Folk fused singer-songwriter Pete Morton releases his first set of new songs since 2015.
Release Date: April 2020
Label: Further Records
Formats: CD / DL
The new album sees the Folk singer, songwriter, entertainer, yogi, left-leaning thinktank and human jukebox (cite: Twitter) comes courtesy of eight new songs and two traditional ballads. However, it’s the challenge of opening up with the title track by Pete Seeger that shows Pete is striking boldly forward and not easing himself in gently on his return. And it may be a coincidence, but the reference to weaving a magic strand of rainbow design might be one to highlight in times when our NHS is playing such a vital part in keeping our nation above water.
The two traditional songs are good value. Not varying too far off the (well) beaten path, Barbry Allen is as familiar as the comfy pair of shoes. A bit battered and well worn but almost like they’re part of you. Farmer’s Boy closes the album with gusto; it’s a rousing yet stately version that comes over as though he’s singing it in chapel.
Humour, politics and social comment all cross swords; not quite biting and acerbic as some of the folk peers, perhaps more sensitive and insightful. Proof that you don’t always have to shout or get angry to prove a point. The Grenfell Carol a case in point, namechecking a tragedy yet with a lyric that unites in support.
Human migration, the arms trade, and climate change are amongst the topics that have caught the Morton eye and become targets for his comments. We Are The Trees By The Side Of The Road has a jazzy swing – most reminiscent of the style of Ranagri – while Metropolitan Safari cleverly works in a series of London landmarks amidst a jaunty tune. Elsewhere, the singalong chorus to Universal Basic Income being sung in gleeful audience participation at (virtual) folk clubs around the nation.

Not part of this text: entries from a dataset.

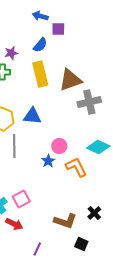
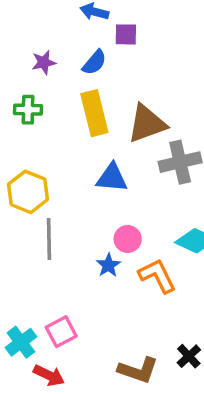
purple star: (11, 53) -> (44, 62), moved
blue triangle: (32, 116) -> (112, 178), moved

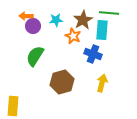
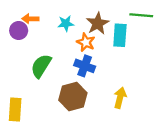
green line: (109, 13) -> (141, 15), moved
purple circle: (33, 26) -> (19, 31), moved
blue cross: (93, 54) -> (85, 66), moved
yellow rectangle: (13, 106) -> (15, 109), moved

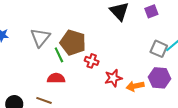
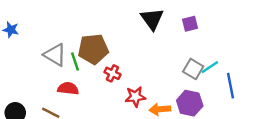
gray triangle: (40, 38) -> (55, 55), moved, turned -45
brown pentagon: (73, 43) -> (93, 49), turned -30

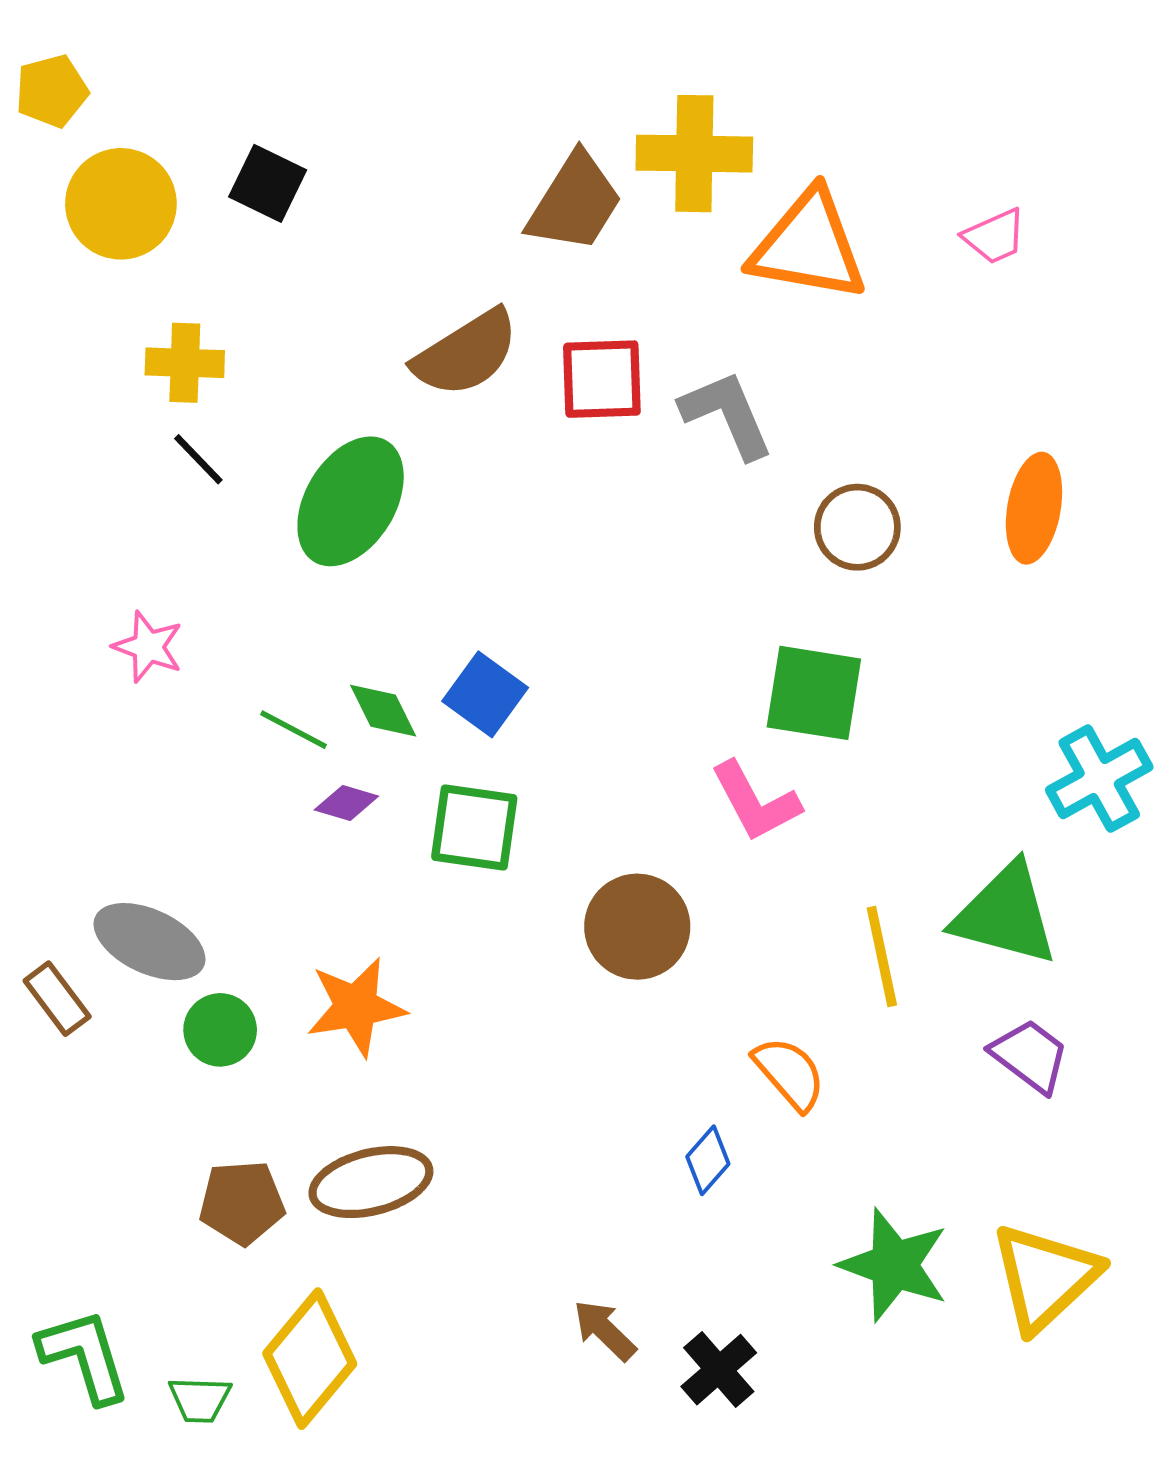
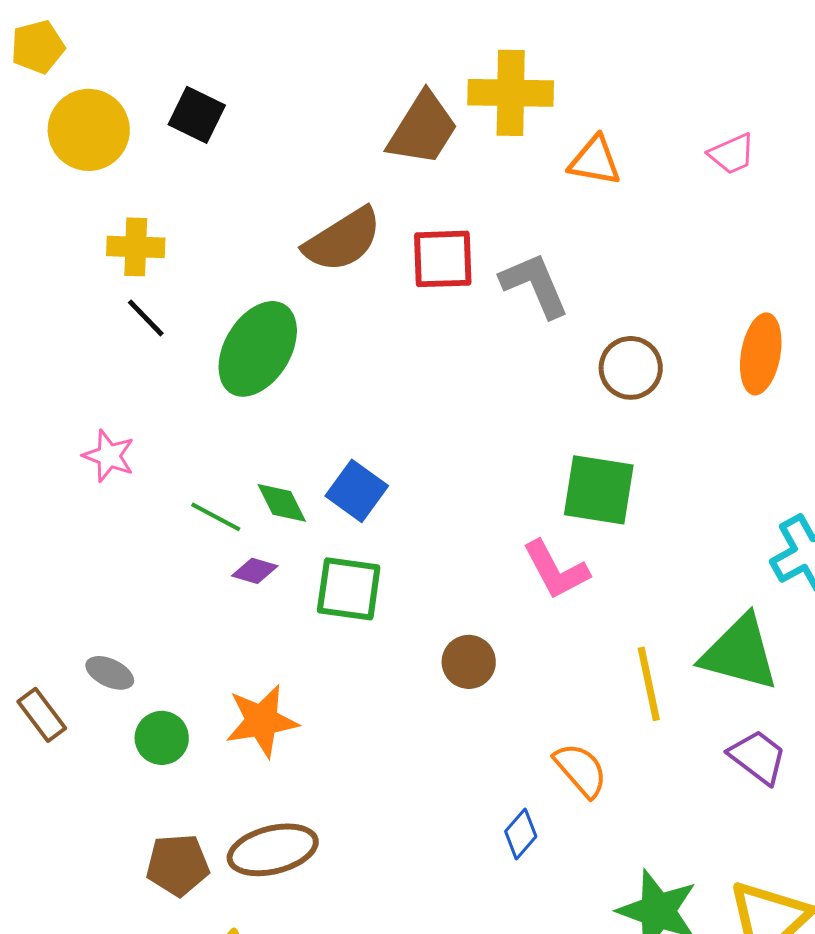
orange triangle: (808, 246) -> (595, 161), size x0.6
brown circle: (637, 927) -> (469, 662), size x0.7
gray ellipse: (149, 942) -> (110, 673), size x0.6

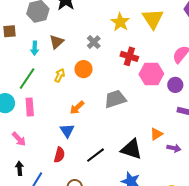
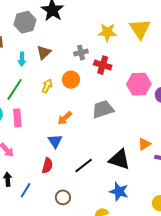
yellow star: (120, 22) -> (107, 32), turned -30
gray cross: (94, 42) -> (81, 53), turned 32
red cross: (129, 56) -> (103, 65), moved

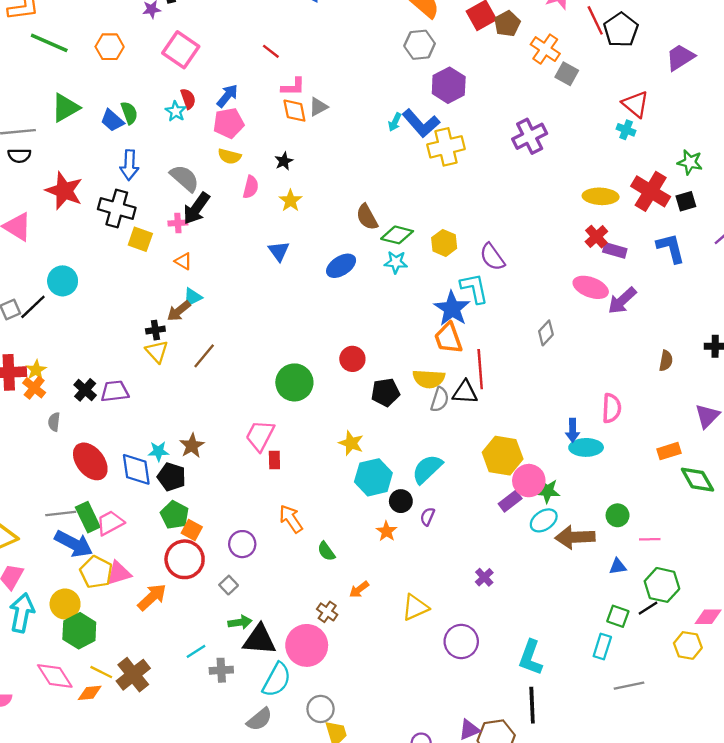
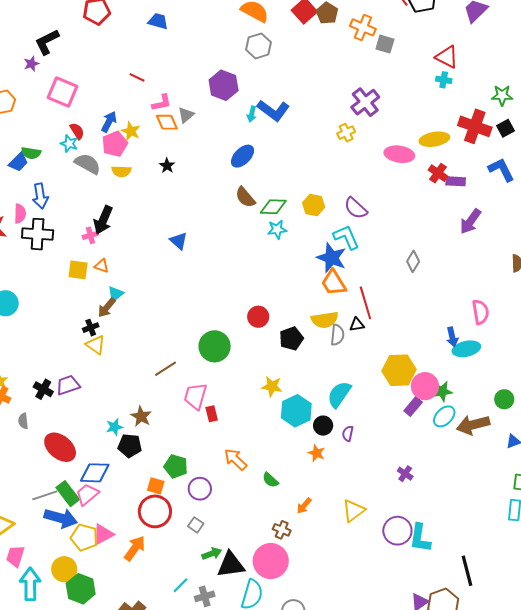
purple hexagon: (449, 85) -> (224, 85), moved
green semicircle: (129, 113) -> (31, 153), turned 132
blue trapezoid: (112, 120) -> (18, 162), turned -75
yellow cross: (446, 147) -> (346, 133), moved, size x0.6
gray semicircle: (185, 178) -> (88, 164), moved
pink semicircle: (251, 187) -> (20, 214), moved
yellow star: (290, 201) -> (131, 131), moved
yellow square: (140, 239) -> (78, 270), moved
blue ellipse: (341, 266) -> (243, 156), moved
pink ellipse: (591, 287) -> (399, 154), moved
brown line: (204, 356) -> (166, 369), moved, turned 30
black triangle: (465, 392) -> (357, 325), size x0.7
blue diamond: (136, 469) -> (95, 473), moved, turned -68
green pentagon: (175, 515) -> (176, 466), moved
cyan L-shape: (531, 658) -> (420, 538), moved

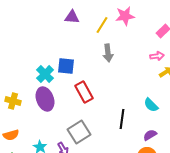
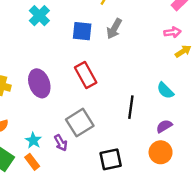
gray arrow: (108, 53) -> (114, 29), turned 36
blue square: (66, 66) -> (82, 31), moved
cyan cross: (45, 74) -> (39, 16), moved

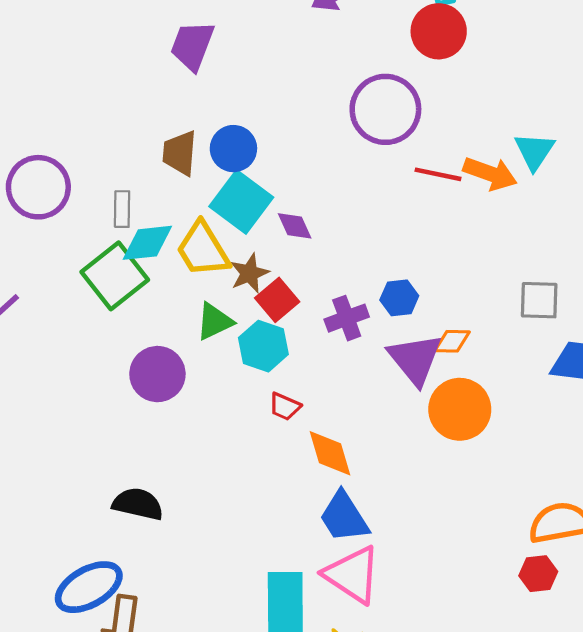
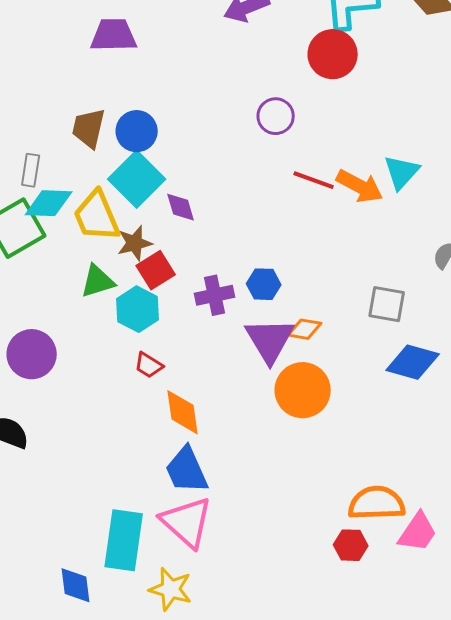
purple trapezoid: (192, 46) -> (114, 35), turned 60
purple circle: (385, 109) -> (276, 116), size x0.6
purple circle: (157, 374) -> (32, 354), moved

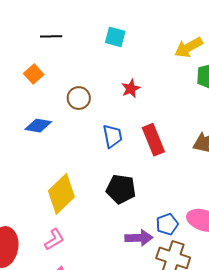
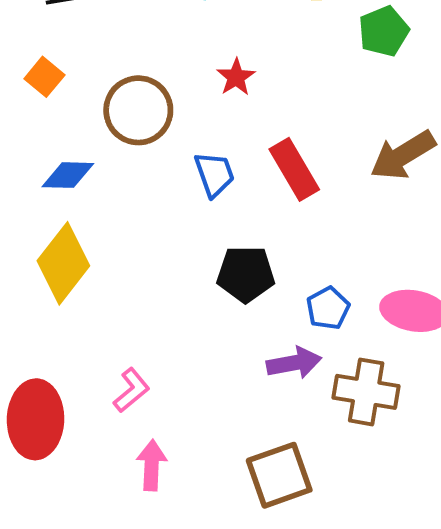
brown circle: (79, 98) -> (138, 110), size x1.5
yellow diamond: (61, 194) -> (63, 263), moved
blue pentagon: (167, 224) -> (328, 308), moved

Helped out by a band that includes Alice Jones, George Sansome and Matt Quinn, Pete also duets with Jude Rees on an older song, providing a delightful update on Emily Dickinson Revisited (Good Day, Mr Nobody).
With almost thirty years at the coal face behind him, you could rightly call Pete Morton a veteran but no doubting or dampening his enthusiasm. Whether it’s MOJO championing his independence and creativity or the Glasgow Herald tempting fate by ranking his wry observations alongside those of the mighty Richard Thompson, you have to hand it to Pete Morton for his work on another set that highlights his passion and tenacity.